Graduates of the program will join the powerful and influential professional network of more than 1,000 LBJ School alumni in Austin with ties throughout city offices, the Texas Legislature, state agencies and nonprofits.
“The LBJ School is making a commitment to executive and professional education with the advent of this degree program designed by leaders, for leaders,” said Robert Hutchings, dean of the LBJ School. “It is one of our highest priorities. By blending rigorous academic studies and practical learning, we hope to offer a unique learning experience that will prepare graduates to effect even more meaningful and lasting change in our society.”
The EMPL is a 32-credit-hour, 15-month program designed for intimate cohorts of 20. Courses will be held every other weekend, allowing students to maintain a full-time work schedule.

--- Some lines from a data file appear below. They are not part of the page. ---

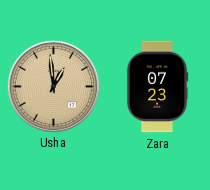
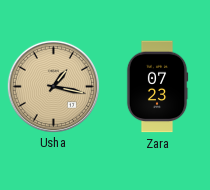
Usha: 12:59 -> 1:17
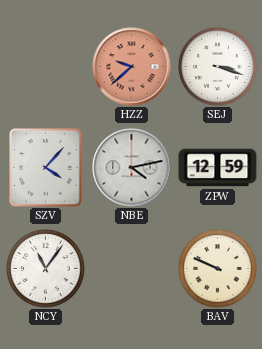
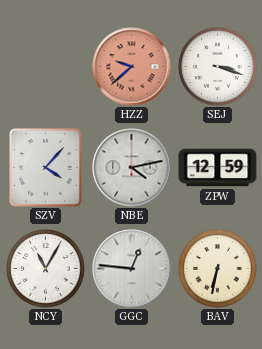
NCY: 11:06 -> 11:05
GGC: none -> 12:46
BAV: 9:49 -> 6:32
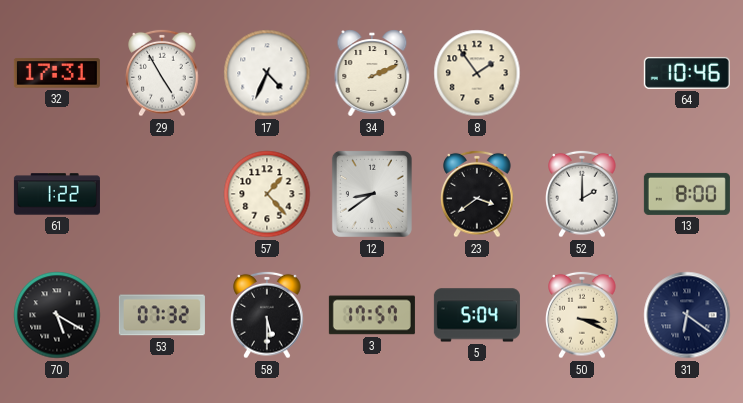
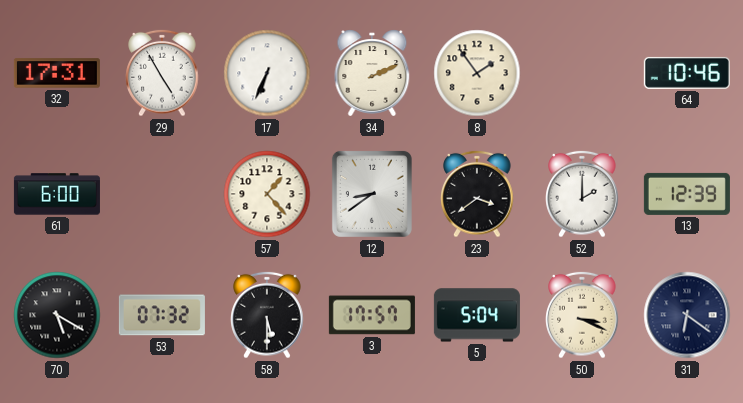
17: 4:34 -> 6:34
61: 1:22 -> 6:00
13: 8:00 -> 12:39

The core curriculum is built around four themes that reflect the skills and thinking capacities needed for success as a senior leader: providing strategic direction through leadership; working with and leading people; business and operational acumen; and strategic awareness, communications and coalition building.
“In designing this program, the LBJ School created a task force of CEO-level individuals who helped identify program objectives and shape the core curriculum and focus of the program,” said Barry Bales, assistant dean for professional development. “We know that senior leaders need a mix of deep technical, analytical, management and leadership skills. This degree program will provide these building blocks to help senior leaders further develop the skills needed for success in a changing environment.”
The program will be open to applicants with seven or more years of professional experience in management and leadership positions. Applications for the charter class will be accepted beginning Aug. 30, 2013, and the first cohort will begin classes in May 2014.